Associate Data Practitioner
Unlock the power of your data in the cloud! Get hands-on with Google Cloud's core data services like BigQuery and Looker to validate your practical skills in data ingestion, analysis, and management, and earn your Associate Data Practitioner certification!
Practice Test
Fundamental
Practice Test
Fundamental
3.2 Schedule, automate, and monitor basic data processing tasks
Create and manage scheduled queries (e.g., BigQuery, Cloud Scheduler, Cloud Composer)
Scheduled queries let you run SQL statements automatically on a regular basis. In Google Cloud, you can use BigQuery’s built-in scheduler, Cloud Scheduler, or Cloud Composer to set up these tasks. Scheduled queries help you keep data fresh without manual intervention.
When you create a scheduled query, you choose the query text, the output table, and the frequency of execution. You can set schedules from minutes to days, depending on your needs.
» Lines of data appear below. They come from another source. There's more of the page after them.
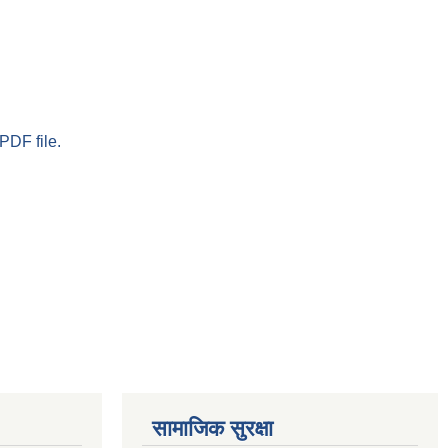
PDF file.
सामाजिक सुरक्षा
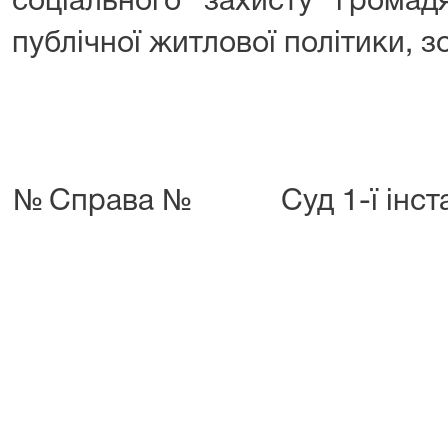
соціального захисту громад
публічної житлової політики, з
№
Справа №
Суд 1-ї інст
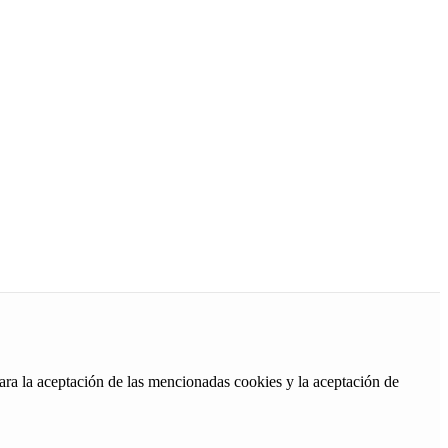
ara la aceptación de las mencionadas cookies y la aceptación de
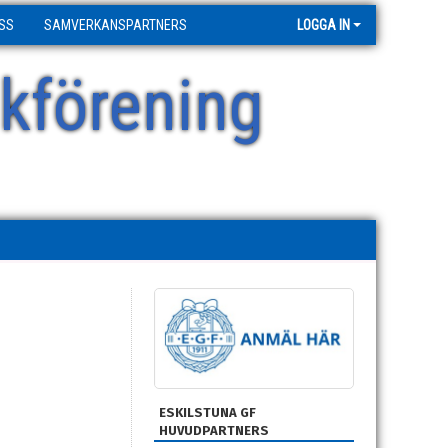
SS
SAMVERKANSPARTNERS
LOGGA IN
kförening
ESKILSTUNA GF
HUVUDPARTNERS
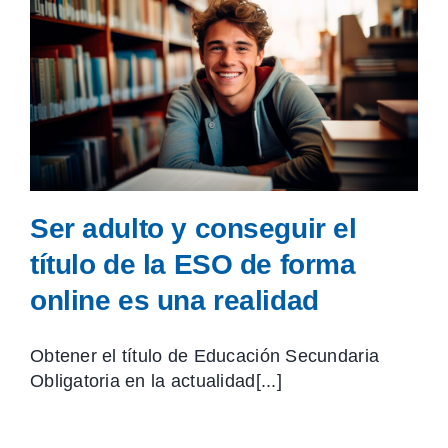
Ser adulto y conseguir el
título de la ESO de forma
online es una realidad
Obtener el título de Educación Secundaria
Obligatoria en la actualidad[...]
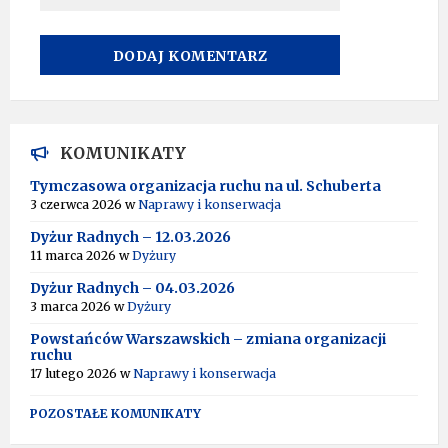
A
L
T
KOMUNIKATY
E
R
Tymczasowa organizacja ruchu na ul. Schuberta
N
3 czerwca 2026
w
Naprawy i konserwacja
A
T
Dyżur Radnych – 12.03.2026
I
11 marca 2026
w
Dyżury
V
Dyżur Radnych – 04.03.2026
E
:
3 marca 2026
w
Dyżury
Powstańców Warszawskich – zmiana organizacji
ruchu
17 lutego 2026
w
Naprawy i konserwacja
POZOSTAŁE KOMUNIKATY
Automating queries reduces the chance of human error and ensures timely data updates.
To manage scheduled queries, you can:
- Monitor status and last run time in the BigQuery console
- Use Cloud Scheduler to trigger REST calls or Pub/Sub messages
- Employ Cloud Composer for more complex workflows
These tools give you flexibility and visibility into your automated data tasks.
Monitor Dataflow pipeline progress using the Dataflow job UI
A Dataflow pipeline processes streaming or batch data using Apache Beam. The Dataflow job UI provides a graphical view of your pipeline’s state. Pipeline monitoring helps you spot delays or failures early.
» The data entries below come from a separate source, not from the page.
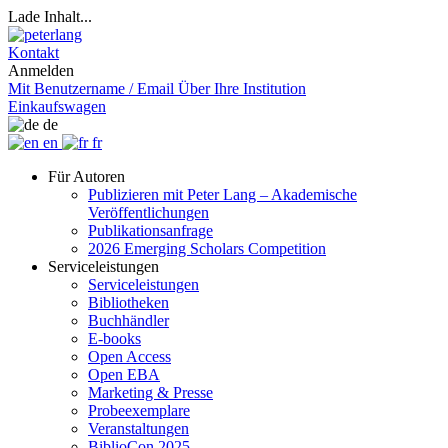
Lade Inhalt...
Kontakt
Anmelden
Mit Benutzername / Email
Über Ihre Institution
Einkaufswagen
de
en
fr
Für Autoren
Publizieren mit Peter Lang – Akademische
Veröffentlichungen
Publikationsanfrage
2026 Emerging Scholars Competition
Serviceleistungen
Serviceleistungen
Bibliotheken
Buchhändler
E-books
Open Access
Open EBA
Marketing & Presse
Probeexemplare
Veranstaltungen
BiblioCon 2025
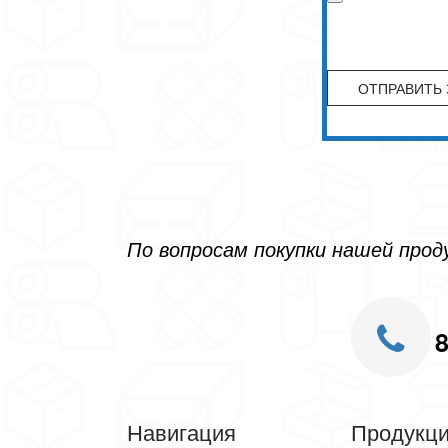
По вопросам покупки нашей про
8
Навигация
Продукц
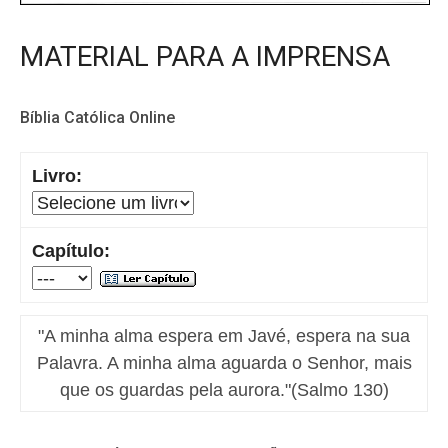
MATERIAL PARA A IMPRENSA
Bíblia Católica Online
Livro:
Capítulo:
"A minha alma espera em Javé, espera na sua
Palavra. A minha alma aguarda o Senhor, mais
que os guardas pela aurora."(Salmo 130)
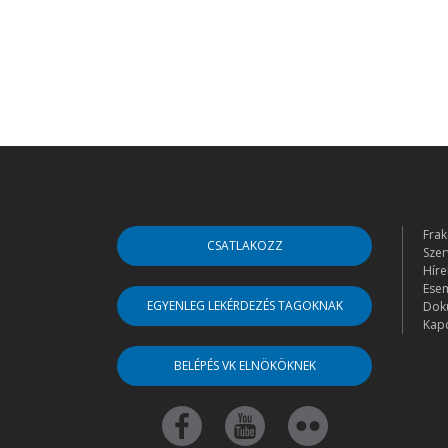
Frak
CSATLAKOZZ
Szer
Híre
Ese
EGYENLEG LEKÉRDEZÉS TAGOKNAK
Dok
Kapc
BELÉPÉS VK ELNÖKÖKNEK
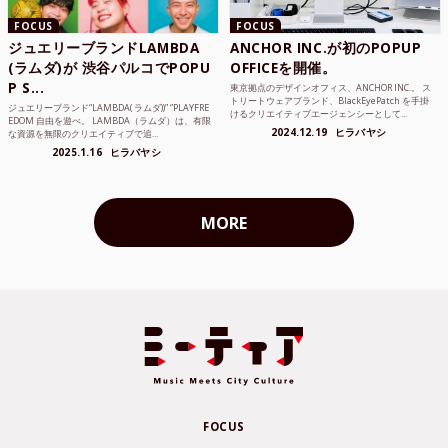
FOCUS
FOCUS
ジュエリーブランドLAMBDA
ANCHOR INC.が初のPOPUP
(ラムダ)が 渋谷パルコでPOPU
OFFICEを開催。
P S...
東京拠点のデザインオフィス、ANCHOR INC.。 ス
トリートウェアブランド、BlackEyePatch を手掛
ジュエリーブランド“LAMBDA( ラムダ))” “PLAYFRE
けるクリエイティブエージェンシーとして...
EDOM 自由を遊べ。 LAMBDA（ラムダ）は、有限
2024.12.19
ヒラバヤシ
な資源を無限のクリエイティブで追...
2025.1.16
ヒラバヤシ
MORE
FOCUS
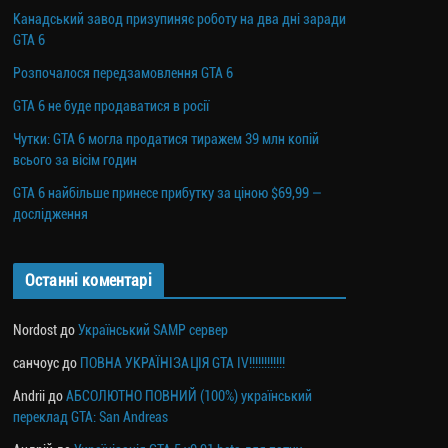
Канадський завод призупиняє роботу на два дні заради
GTA 6
Розпочалося передзамовлення GTA 6
GTA 6 не буде продаватися в росії
Чутки: GTA 6 могла продатися тиражем 39 млн копій
всього за вісім годин
GTA 6 найбільше принесе прибутку за ціною $69,99 —
дослідження
Останні коментарі
Nordost
до
Український SAMP сервер
санчоус
до
ПОВНА УКРАЇНІЗАЦІЯ GTA IV!!!!!!!!!!!!
Andrii
до
АБСОЛЮТНО ПОВНИЙ (100%) український
переклад GTA: San Andreas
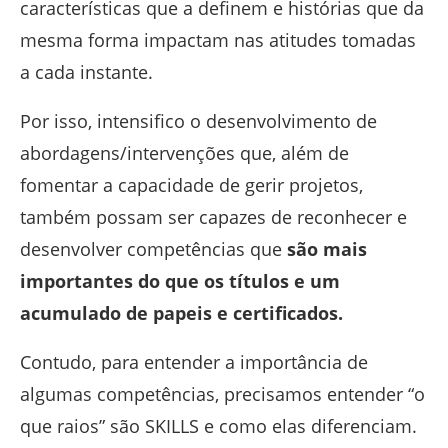
características que a definem e histórias que da
mesma forma impactam nas atitudes tomadas
a cada instante.
Por isso, intensifico o desenvolvimento de
abordagens/intervenções que, além de
fomentar a capacidade de gerir projetos,
também possam ser capazes de reconhecer e
desenvolver competências que
são mais
importantes do que os títulos e um
acumulado de papeis e certificados.
Contudo, para entender a importância de
algumas competências, precisamos entender “o
que raios” são SKILLS e como elas diferenciam.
In the job UI, you can view:
- Job status (running, succeeded, failed)
- Throughput metrics like elements per second
- Resource usage such as CPU and memory
These insights let you check performance and health at a glance.
Using the job UI, you can drill down into individual steps of your pipeline. You can see where processing slows or errors occur and then take action to optimize or fix issues. Proactive monitoring helps keep your data workflows reliable.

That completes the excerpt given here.